About this exercise:
Lines in the listing below that hold "Hermès" are the ones to copy.
=====
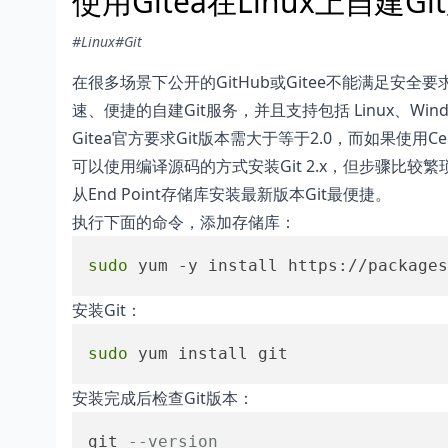
使用Gitea在Linux上自建Gi
#Linux
#Git
在很多场景下公开的GitHub或Gitee不能满足安全
速、便捷的自建Git服务，并且支持包括 Linux、Win
Gitea官方要求Git版本需大于等于2.0，而如果使用C
可以使用编译源码的方式安装Git 2.x，但步骤比较繁
从End Point存储库安装最新版本Git最便捷。
执行下面的命令，添加存储库：
sudo
 yum -y install https://packages
安装Git：
sudo
 yum install git
安装完成后检查Git版本：
git 
--version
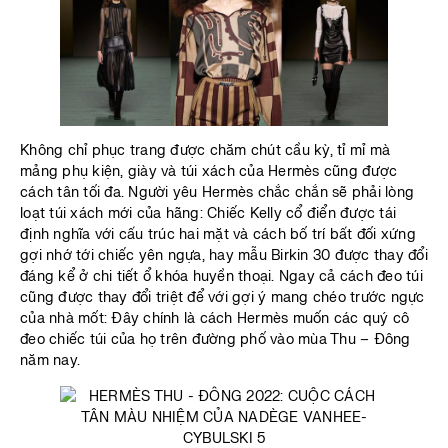
Không chỉ phục trang được chăm chút cầu kỳ, tỉ mỉ mà
mảng phụ kiện, giày và túi xách của Hermès cũng được
cách tân tối đa. Người yêu Hermès chắc chắn sẽ phải lòng
loạt túi xách mới của hãng: Chiếc Kelly cổ điển được tái
định nghĩa với cấu trúc hai mặt và cách bố trí bất đối xứng
gợi nhớ tới chiếc yên ngựa, hay mẫu Birkin 30 được thay đổi
đáng kể ở chi tiết ổ khóa huyền thoại. Ngay cả cách đeo túi
cũng được thay đổi triệt để với gợi ý mang chéo trước ngực
của nhà mốt: Đây chính là cách Hermès muốn các quý cô
đeo chiếc túi của họ trên đường phố vào mùa Thu – Đông
năm nay.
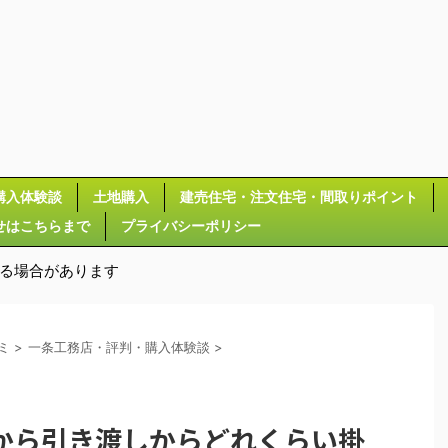
購入体験談
土地購入
建売住宅・注文住宅・間取りポイント
せはこちらまで
プライバシーポリシー
いる場合があります
ミ
>
一条工務店・評判・購入体験談
>
から引き渡しからどれくらい掛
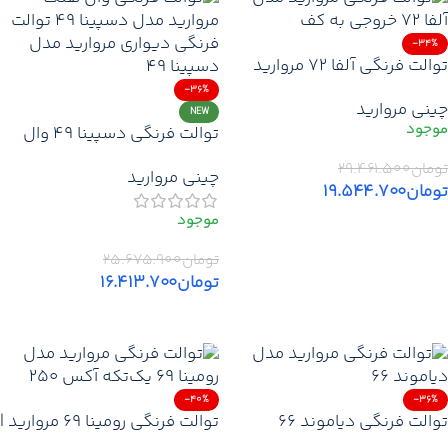
-34%
توالت فرنگی آلفا 72 مروارید
خروجی از کف | قیمت روز خرید
-36%
چینی مروارید
توالت فرنگی مروارید آکس 260
NEW
توالت فرنگی دسپینا ۴۹ وال
+ تخفیف + ارسال
هنگ مروارید | قیمت خرید وال
تومان
۲۹.۴۶۱.۵۰۰
چینی مروارید
هنگ مروارید با گارانتی +
تومان
۱۹.۵۴۴.۷۰۰
تخفیف + ارسال
افزودن به سبد خرید
تومان
۲۵.۶۷۵.۹۰۰
تومان
۱۶.۴۱۳.۷۰۰
افزودن به سبد خرید
-40%
-36%
توالت فرنگی دیاموند ۶۶
توالت فرنگی رومینا ۶۹ مروارید |
مروارید | قیمت خرید فرنگی
آکس ۲۵۰ میلی‌متر + قیمت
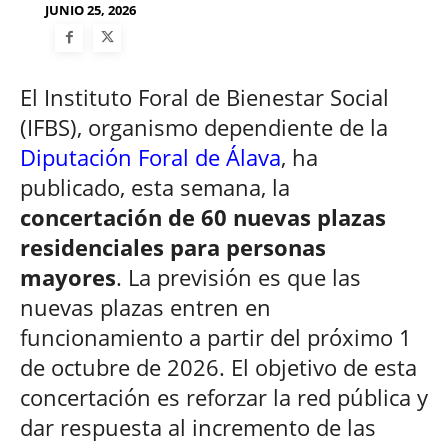
JUNIO 25, 2026
El Instituto Foral de Bienestar Social
(IFBS), organismo dependiente de la
Diputación Foral de Álava
, ha
publicado, esta semana, la
concertación de 60 nuevas plazas
residenciales para personas
mayores
. La previsión es que las
nuevas plazas entren en
funcionamiento a partir del próximo 1
de octubre de 2026. El objetivo de esta
concertación es reforzar la red pública y
dar respuesta al incremento de las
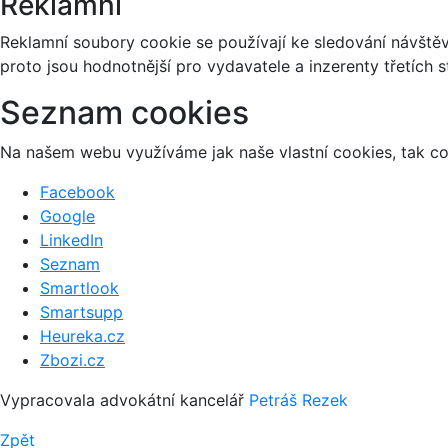
Reklamní
Reklamní soubory cookie se používají ke sledování návštěvn
proto jsou hodnotnější pro vydavatele a inzerenty třetích s
Seznam cookies
Na našem webu využíváme jak naše vlastní cookies, tak coo
Facebook
Google
LinkedIn
Seznam
Smartlook
Smartsupp
Heureka.cz
Zbozi.cz
Vypracovala advokátní kancelář
Petráš Rezek
Zpět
=====
Expected answer:
mảng phụ kiện, giày và túi xách của Hermès cũng được
cách tân tối đa. Người yêu Hermès chắc chắn sẽ phải lòng
của nhà mốt: Đây chính là cách Hermès muốn các quý cô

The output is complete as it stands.